OBJECTIVES: Major operative trauma like aorta-coronary bypass operation may lead to postoperative immunodisturbance, putting the patient at an increased risk for infection and sepsis. The monocyte/macrophage system and the endotoxin receptor CD14 are important in the early recognition and elimination of invading bacteria. The aim of this study was to analyze changes in membrane-associated CD14 and soluble CD14 during and after cardiac involving cardiopulmonary bypass.

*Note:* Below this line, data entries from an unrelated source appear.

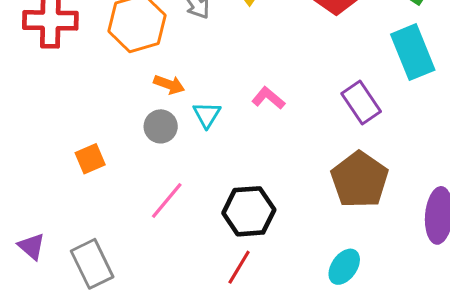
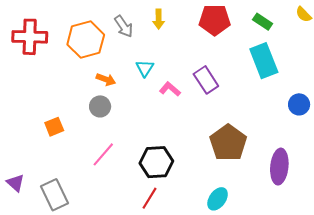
purple rectangle: (361, 103) -> (206, 80), moved
cyan triangle: (207, 115) -> (145, 68), moved

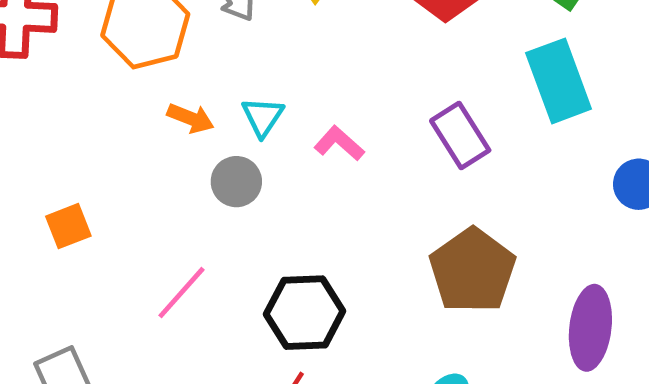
cyan triangle: (145, 68) -> (263, 117), moved
purple rectangle: (206, 80) -> (460, 135), moved
gray circle: (100, 106) -> (236, 182), moved

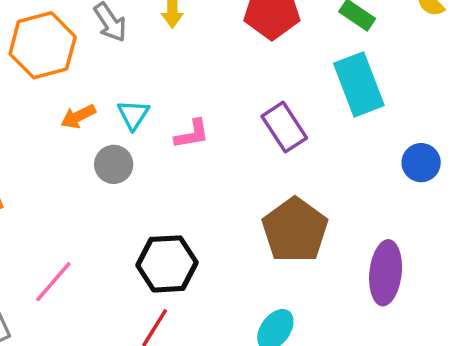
orange arrow: (191, 118) -> (78, 116), turned 132
pink L-shape: (339, 143) -> (192, 134), turned 129
pink line: (181, 293) -> (53, 282), moved

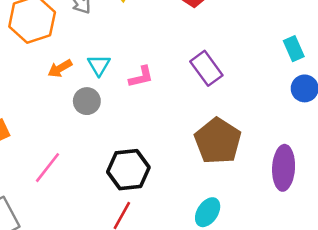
cyan rectangle: (359, 84) -> (294, 49), moved, size x0.6
pink line: (53, 282) -> (47, 168), moved

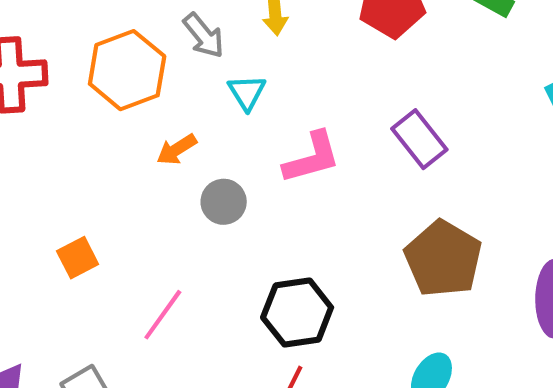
cyan triangle: (99, 65) -> (247, 92), moved
pink L-shape: (141, 77) -> (312, 158), size x1.4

METHODS: We studied numbers of leukocytes, monocytes, and monocyte subpopulations, expression of monocyte membrane-associated CD14 and plasma levels of soluble CD14 in 10 patients (63 +/- 8 years of age), who underwent elective cardiopulmonary bypass.
RESULTS: Cardiopulmonary bypass induced marked postoperative monocytosis, which was maximal 20 hours after the operation (485 +/- 242 cells/microl before, 1080 +/- 264 cells/microl 20 hours after surgery). Expression of membrane-associated CD14 on classical CD14++ monocytes decreased significantly by 40%, reaching a nadir 20 hours after surgery (p < 0.05). At the time of maximal membrane-associated CD14 suppression, the levels of soluble CD14 measured by enzyme-linked immunosorbent assay were clearly increased (3.2 +/- 1.0 microg/ml before versus 5.6 +/- 1.0 microg/ml 20 hours after, p < 0.001). No significant change of the percentage of small (alpha) and large (beta) forms of soluble CD14 was found.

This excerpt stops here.